## November 24, 2019

### Random Permutations (Part 3)

#### Posted by John Baez I’m trying to understand what a random permutation of a large set is typically like. While I’ve been solving some puzzles that shed a bit of light on this question, I now realize there are some other puzzles that would help more!

When I started, I had a wrong mental image of a random permutation of a large finite set. I foolishly imagined it would be made of many small orbits. But that’s far from true!

It’s easy to see why if you think about it. Given a random permutation $f\colon X \to X$ of a large $n$-element set, it’s very unlikely for $x \in X$ to be mapped to itself by $f$, or even by $f^k$ for some small $k$. So we should instead imagine our random permutation as consisting mainly of quite large orbits!

Here are the facts I’ve proved or at least stated so far:

• As $n \to \infty$, the probability that a random permutation of an $n$-element set has $k$ fixed points approaches

$\frac{1}{e \, k!}$

So there’s about a 37% chance of having no fixed points, a 37% chance of having one, an 18% chance of having two, a 6% chance of having three, and it drops off rapidly from there. I showed this in Part 1.

• The expected number of fixed points of a random permutation of a nonempty finite set is exactly 1.

In the $n \to \infty$ limit this follows from the previous remark. But in fact there’s an easy way to show it’s true for any $n \gt 0$. Do you see how?

• In the limit as $n \to \infty$, the probability that the shortest cycle in a random permutation of an $n$-element set has length $\gt k$ is

$e^{-\left(1 + \frac{1}{2} + \cdots + \frac{1}{k}\right)}$

So, there’s a 37% chance that the shortest cycle has length $\gt 1$, a 22% chance that it has length $\gt 2$, a 16% chance that it has length $\gt 3$, a 12% chance that it has length $\gt 4$, and it drops off slowly from there. I proved this in Part 2.

This is potentially misleading to the unwary. It says a random permutation of a huge set is quite likely to have at least one short cycle. But you shouldn’t assume it has lots of short cycles. Indeed, remark 2) says that it has just one cycle of length 1, on average.

• In the limit as $n \to \infty$, the average length of the longest cycle in a random permutation is $\lambda n$, where

$\lambda \approx 0.624$

I discussed in this in my post on the Golomb–Dickman constant, which is the name for this number $\lambda$. Dickman proved more: he computed the probability that the longest cycle in a random permutation of an $n$-element set has length $\le c n$, in the $n \to \infty$ limit.
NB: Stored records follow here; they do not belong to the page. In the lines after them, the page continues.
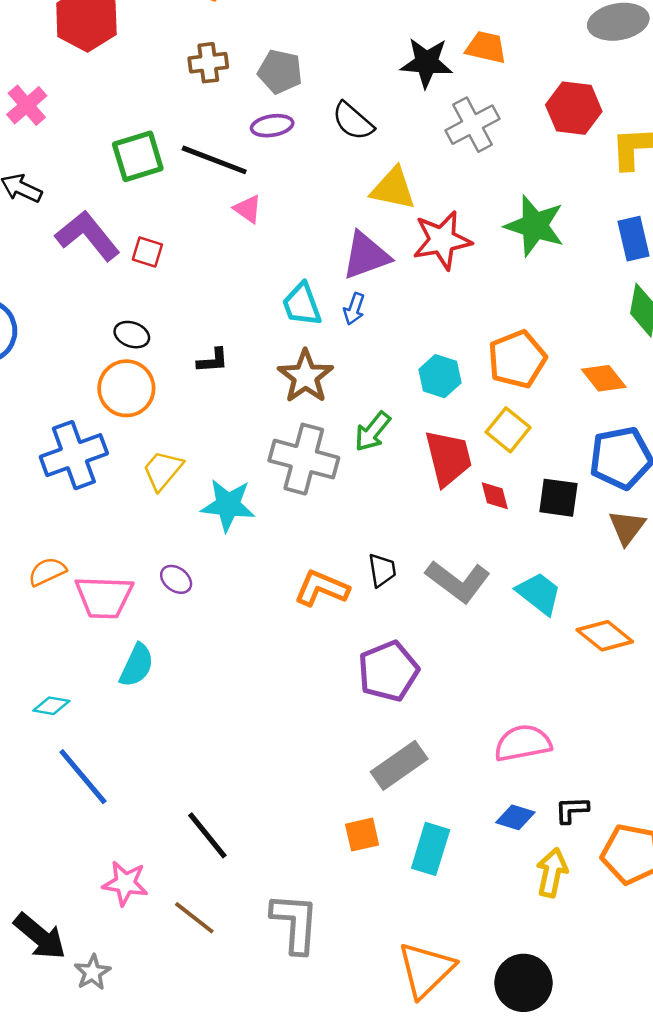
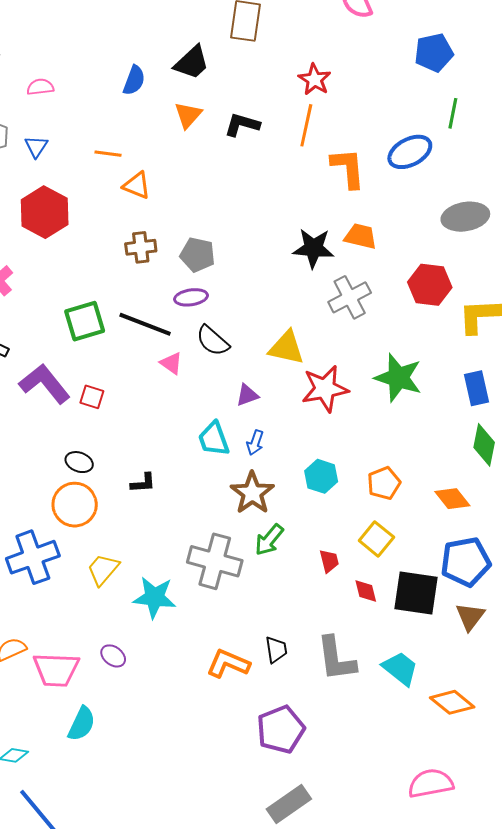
black semicircle: (353, 121) -> (213, 341), moved
purple triangle: (366, 256) -> (247, 395), moved, size x0.6
orange pentagon: (517, 359) -> (384, 483), size x0.7
brown star: (305, 376) -> (252, 493), moved
cyan hexagon: (440, 376) -> (321, 476), moved
red trapezoid: (448, 458) -> (329, 561), size x0.5
black square: (558, 498) -> (416, 593), size x1.4
gray L-shape: (458, 581) -> (336, 659), turned 45
pink semicircle: (523, 743) -> (431, 783), moved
He showed it drops off very rapidly as $c$ decreases. For example, the probability that the longest permutation has length $\le n/10$ is less than $10^{-10}$, for large $n$.

This is makes it very interesting to probe the nature of large cycles. But the details of these, and many other aspects of random permutations, remain mysterious to me!

So, let me resume my puzzle series. These are puzzles for myself, or anyone who wants to help:

Puzzle 5. What is the expected number of cycles in a random permutation of an $n$-element set? What about the mode, or median?

Apparently the expected number of cycles is

$1 + \frac{1}{2} + \frac{1}{3} + \cdots + \frac{1}{n}$

As $n \to \infty$ this is asymptotically $\ln n$. That’s very small compared to the size of our set! This goes along with the fact that typically there are some rather large cycles. A proof is here, but it’s not easy to follow unless you go back and figure out the notation. I should write up a nice one.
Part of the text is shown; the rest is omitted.